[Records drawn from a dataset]
[Start of section]

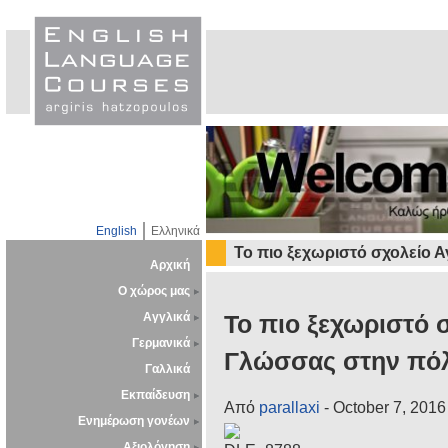
English
Ελληνικά
Το πιο ξεχωριστό σχολείο 
Αρχική
Ο χώρος μας
Αγγλικά
Το πιο ξεχωριστό 
Γερμανικά
Γλώσσας στην πό
Γαλλικά
Εκπαίδευση
Από
parallaxi
- October 7, 2016
Ενημέρωση γονέων
Αξιολόγηση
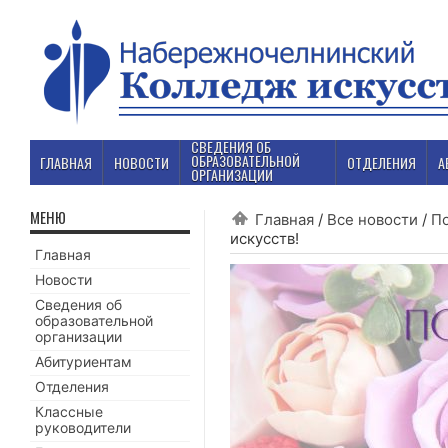
СВЕДЕНИЯ ОБ
ОБРАЗОВАТЕЛЬНОЙ
ГЛАВНАЯ
НОВОСТИ
ОТДЕЛЕНИЯ
А
ОРГАНИЗАЦИИ
МЕНЮ
Главная
/
Все новости
/
П
искусств!
Главная
Новости
Сведения об
образовательной
организации
Абитуриентам
Отделения
Классные
руководители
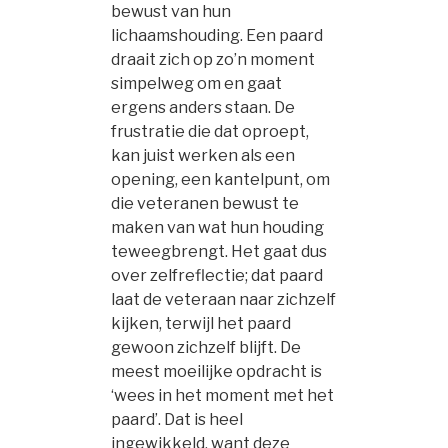
bewust van hun
lichaamshouding. Een paard
draait zich op zo’n moment
simpelweg om en gaat
ergens anders staan. De
frustratie die dat oproept,
kan juist werken als een
opening, een kantelpunt, om
die veteranen bewust te
maken van wat hun houding
teweegbrengt. Het gaat dus
over zelfreflectie; dat paard
laat de veteraan naar zichzelf
kijken, terwijl het paard
gewoon zichzelf blijft. De
meest moeilijke opdracht is
‘wees in het moment met het
paard’. Dat is heel
ingewikkeld, want deze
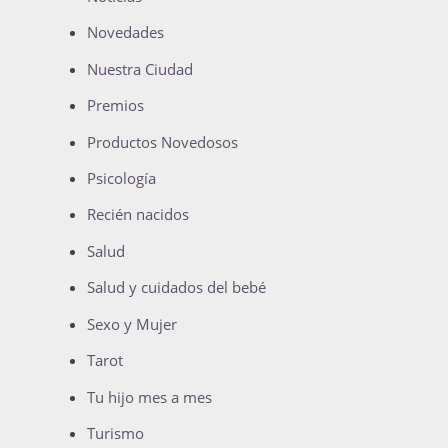
Novedades
Nuestra Ciudad
Premios
Productos Novedosos
Psicología
Recién nacidos
Salud
Salud y cuidados del bebé
Sexo y Mujer
Tarot
Tu hijo mes a mes
Turismo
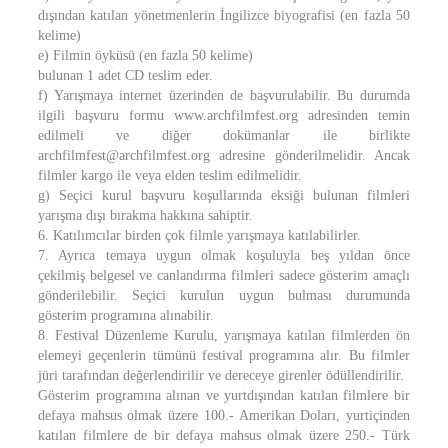
dışından katılan yönetmenlerin İngilizce biyografisi (en fazla 50
kelime)
e) Filmin öyküsü (en fazla 50 kelime)
bulunan 1 adet CD teslim eder.
f) Yarışmaya internet üzerinden de başvurulabilir. Bu durumda
ilgili başvuru formu www.archfilmfest.org adresinden temin
edilmeli ve diğer dokümanlar ile birlikte
archfilmfest@archfilmfest.org adresine gönderilmelidir. Ancak
filmler kargo ile veya elden teslim edilmelidir.
g) Seçici kurul başvuru koşullarında eksiği bulunan filmleri
yarışma dışı bırakma hakkına sahiptir.
6. Katılımcılar birden çok filmle yarışmaya katılabilirler.
7. Ayrıca temaya uygun olmak koşuluyla beş yıldan önce
çekilmiş belgesel ve canlandırma filmleri sadece gösterim amaçlı
gönderilebilir. Seçici kurulun uygun bulması durumunda
gösterim programına alınabilir.
8. Festival Düzenleme Kurulu, yarışmaya katılan filmlerden ön
elemeyi geçenlerin tümünü festival programına alır. Bu filmler
jüri tarafından değerlendirilir ve dereceye girenler ödüllendirilir.
Gösterim programına alınan ve yurtdışından katılan filmlere bir
defaya mahsus olmak üzere 100.- Amerikan Doları, yurtiçinden
katılan filmlere de bir defaya mahsus olmak üzere 250.- Türk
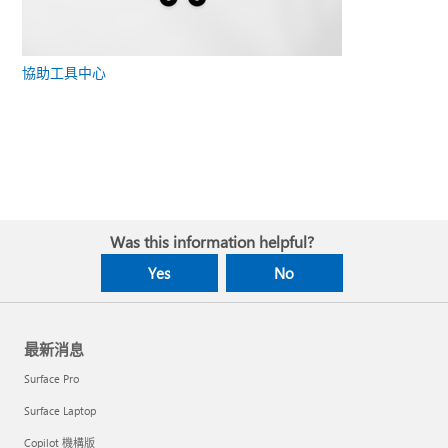
協助工具中心
Was this information helpful?
Yes
No
最新消息
Surface Pro
Surface Laptop
Copilot 機構版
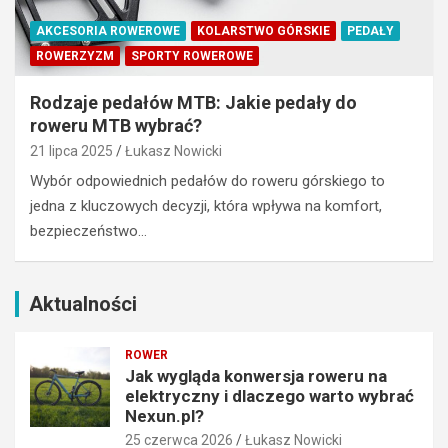
e
a
k
c
AKCESORIA ROWEROWE
KOLARSTWO GÓRSKIE
PEDAŁY
t
h
ROWERZYZM
SPORTY ROWEROWE
r
–
y
S
Rodzaje pedałów MTB: Jakie pedały do
c
z
roweru MTB wybrać?
z
c
n
21 lipca 2025
Łukasz Nowicki
z
y
y
Wybór odpowiednich pedałów do roweru górskiego to
i
r
jedna z kluczowych decyzji, która wpływa na komfort,
d
k
bezpieczeństwo…
l
i
a
B
c
e
z
s
Aktualności
e
k
g
i
ROWER
o
d
Jak wygląda konwersja roweru na
w
y
elektryczny i dlaczego warto wybrać
a
w
Nexun.pl?
r
n
25 czerwca 2026
Łukasz Nowicki
t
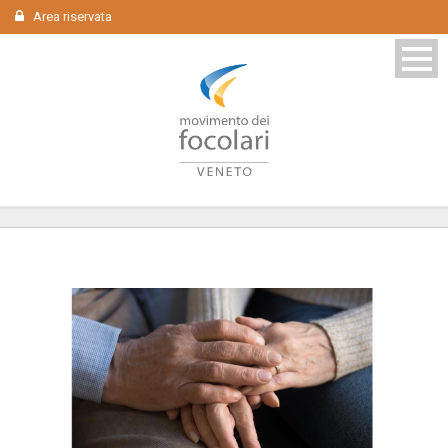
Area riservata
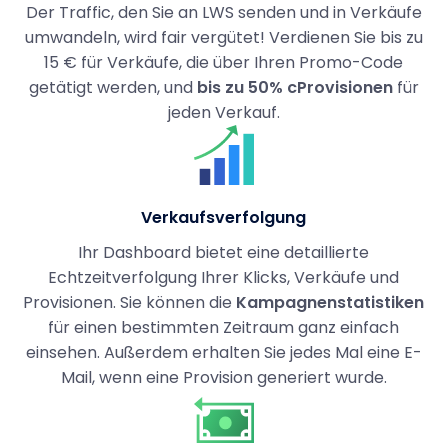
Der Traffic, den Sie an LWS senden und in Verkäufe
umwandeln, wird fair vergütet! Verdienen Sie bis zu
15 € für Verkäufe, die über Ihren Promo-Code
getätigt werden, und
bis zu 50% cProvisionen
für
jeden Verkauf.
Verkaufsverfolgung
Ihr Dashboard bietet eine detaillierte
Echtzeitverfolgung Ihrer Klicks, Verkäufe und
Provisionen. Sie können die
Kampagnenstatistiken
für einen bestimmten Zeitraum ganz einfach
einsehen. Außerdem erhalten Sie jedes Mal eine E-
Mail, wenn eine Provision generiert wurde.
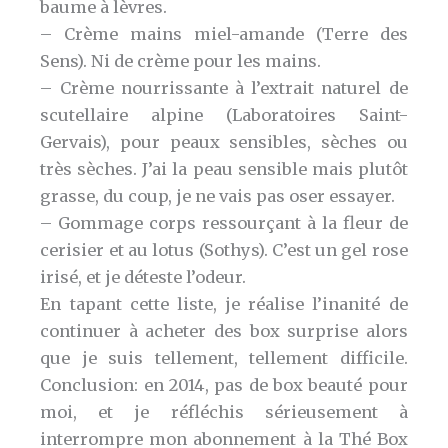
baume à lèvres.
– Crème mains miel-amande (Terre des
Sens). Ni de crème pour les mains.
– Crème nourrissante à l’extrait naturel de
scutellaire alpine (Laboratoires Saint-
Gervais), pour peaux sensibles, sèches ou
très sèches. J’ai la peau sensible mais plutôt
grasse, du coup, je ne vais pas oser essayer.
– Gommage corps ressourçant à la fleur de
cerisier et au lotus (Sothys). C’est un gel rose
irisé, et je déteste l’odeur.
En tapant cette liste, je réalise l’inanité de
continuer à acheter des box surprise alors
que je suis tellement, tellement difficile.
Conclusion: en 2014, pas de box beauté pour
moi, et je réfléchis sérieusement à
interrompre mon abonnement à la Thé Box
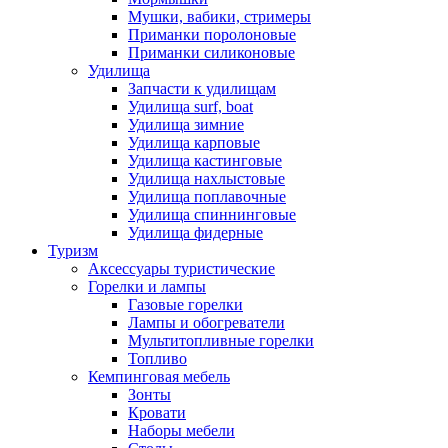
Мушки, вабики, стримеры
Приманки поролоновые
Приманки силиконовые
Удилища
Запчасти к удилищам
Удилища surf, boat
Удилища зимние
Удилища карповые
Удилища кастинговые
Удилища нахлыстовые
Удилища поплавочные
Удилища спиннинговые
Удилища фидерные
Туризм
Аксессуары туристические
Горелки и лампы
Газовые горелки
Лампы и обогреватели
Мультитопливные горелки
Топливо
Кемпинговая мебель
Зонты
Кровати
Наборы мебели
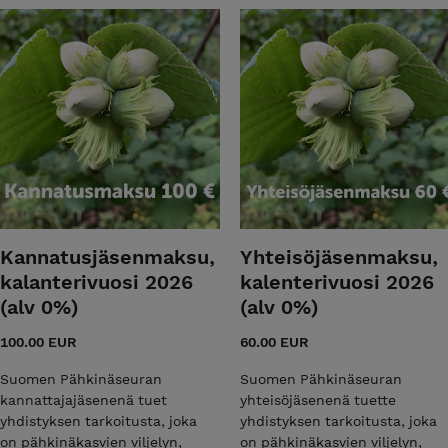
Kannatusjäsenmaksu,
Yhteisöjäsenmaksu,
kalanterivuosi 2026
kalenterivuosi 2026
(alv 0%)
(alv 0%)
100.00 EUR
60.00 EUR
Suomen Pähkinäseuran
Suomen Pähkinäseuran
kannattajajäsenenä tuet
yhteisöjäsenenä tuette
yhdistyksen tarkoitusta, joka
yhdistyksen tarkoitusta, joka
on pähkinäkasvien viljelyn,
on pähkinäkasvien viljelyn,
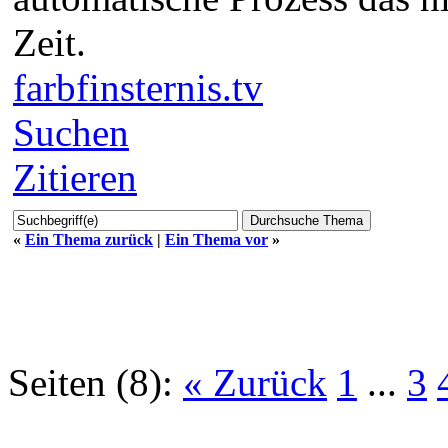
Zeit.
farbfinsternis.tv
Suchen
Zitieren
«
Ein Thema zurück
|
Ein Thema vor
»
Seiten (8):
« Zurück
1
...
3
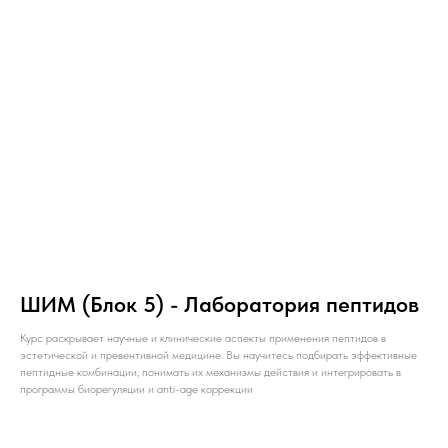
ШИМ (Блок 5) - Лаборатория пептидов
Курс раскрывает научные и клинические аспекты применения пептидов в
эстетической и превентивной медицине. Вы научитесь подбирать эффективные
пептидные комбинации, понимать их механизмы действия и интегрировать в
программы биорегуляции и anti-age коррекции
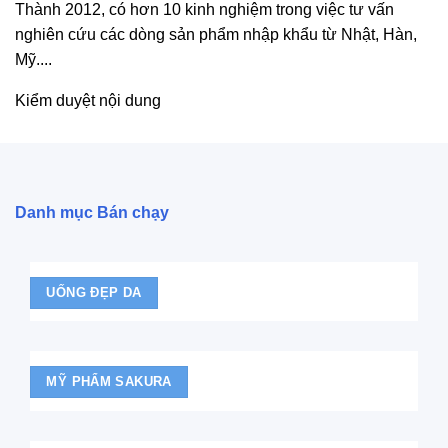
Thành 2012, có hơn 10 kinh nghiệm trong việc tư vấn
nghiên cứu các dòng sản phẩm nhập khẩu từ Nhật, Hàn,
Mỹ....
Kiểm duyệt nội dung
Danh mục Bán chạy
UỐNG ĐẸP DA
MỸ PHẨM SAKURA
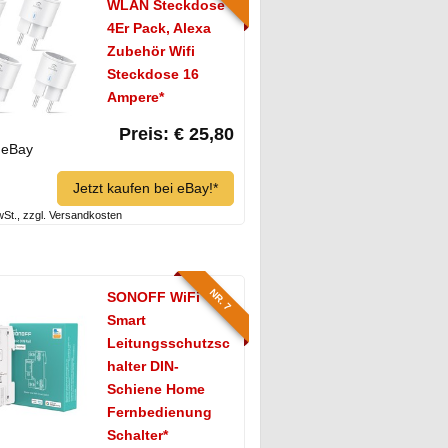
WLAN Steckdose
4Er Pack, Alexa
Zubehör Wifi
Steckdose 16
Ampere*
Preis: € 25,80
eBay
Jetzt kaufen bei eBay!*
MwSt., zzgl. Versandkosten
NR. 7
SONOFF WiFi
Smart
Leitungsschutzsc
halter DIN-
Schiene Home
Fernbedienung
Schalter*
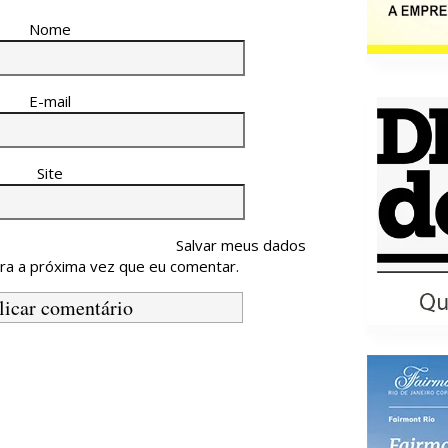
Nome
E-mail
Site
Salvar meus dados
ra a próxima vez que eu comentar.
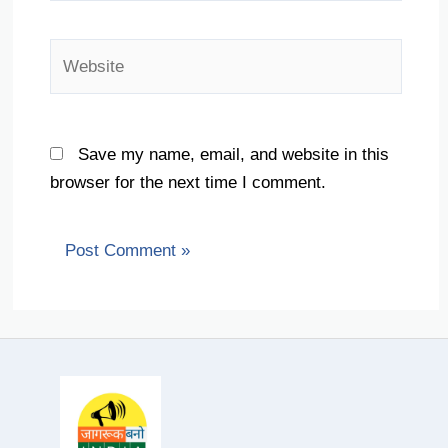
Website
Save my name, email, and website in this
browser for the next time I comment.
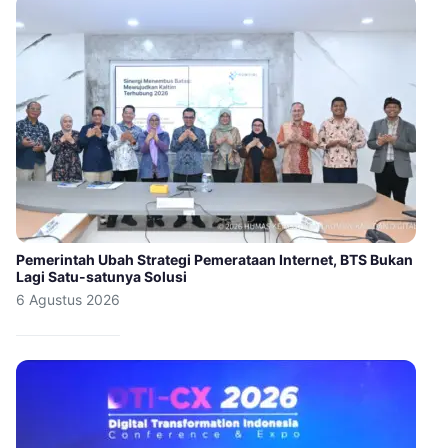
Pemerintah Ubah Strategi Pemerataan Internet, BTS Bukan
Lagi Satu-satunya Solusi
6 Agustus 2026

[End of section]

PROBLEM STATEMENT - Within the lines above, find those holding the word "üzere" and copy them.

TASK ANSWER -
defaya mahsus olmak üzere 100.- Amerikan Doları, yurtiçinden
katılan filmlere de bir defaya mahsus olmak üzere 250.- Türk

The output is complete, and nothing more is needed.